ACTIVITY: Copy, please, the line with "Informujemy, że w" and each line that follows it through the end of the data below, exactly as given and without pictures.

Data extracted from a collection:
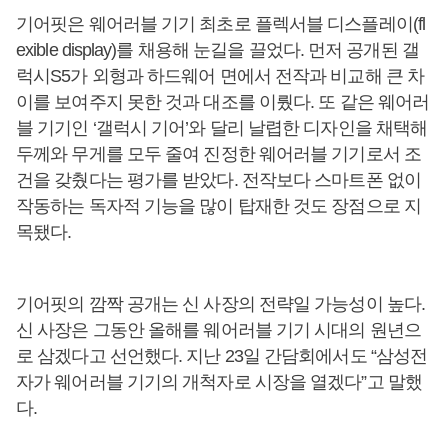
기어핏은 웨어러블 기기 최초로 플렉서블 디스플레이(fl
exible display)를 채용해 눈길을 끌었다. 먼저 공개된 갤
럭시S5가 외형과 하드웨어 면에서 전작과 비교해 큰 차
이를 보여주지 못한 것과 대조를 이뤘다. 또 같은 웨어러
블 기기인 ‘갤럭시 기어’와 달리 날렵한 디자인을 채택해
두께와 무게를 모두 줄여 진정한 웨어러블 기기로서 조
건을 갖췄다는 평가를 받았다. 전작보다 스마트폰 없이
작동하는 독자적 기능을 많이 탑재한 것도 장점으로 지
목됐다.
기어핏의 깜짝 공개는 신 사장의 전략일 가능성이 높다.
신 사장은 그동안 올해를 웨어러블 기기 시대의 원년으
로 삼겠다고 선언했다. 지난 23일 간담회에서도 “삼성전
자가 웨어러블 기기의 개척자로 시장을 열겠다”고 말했
다.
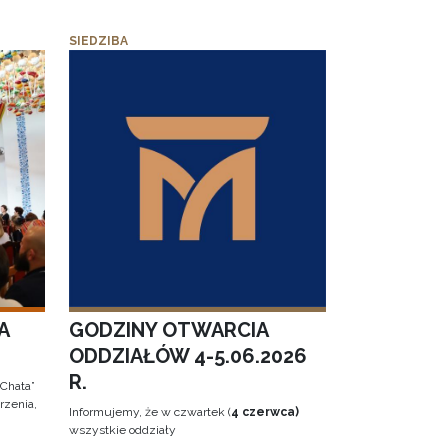
SIEDZIBA
A
GODZINY OTWARCIA
ODDZIAŁÓW 4-5.06.2026
R.
 Chata”
rzenia,
Informujemy, że w czwartek (
4 czerwca)
wszystkie oddziały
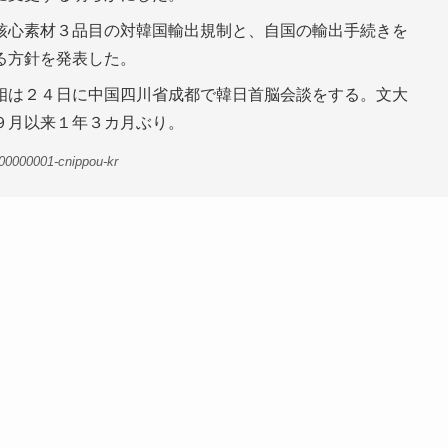
核心素材３品目の対韓国輸出規制と、自国の輸出手続きを
る方針を発表した。
相は２４日に中国四川省成都で韓日首脳会談をする。文大
９月以来１年３カ月ぶり。
00000001-cnippou-kr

RESPONSE TO THE TASK:
Informujemy, że w czwartek (
4 czerwca)
wszystkie oddziały
核心素材３品目の対韓国輸出規制と、自国の輸出手続きを
る方針を発表した。
相は２４日に中国四川省成都で韓日首脳会談をする。文大
９月以来１年３カ月ぶり。
00000001-cnippou-kr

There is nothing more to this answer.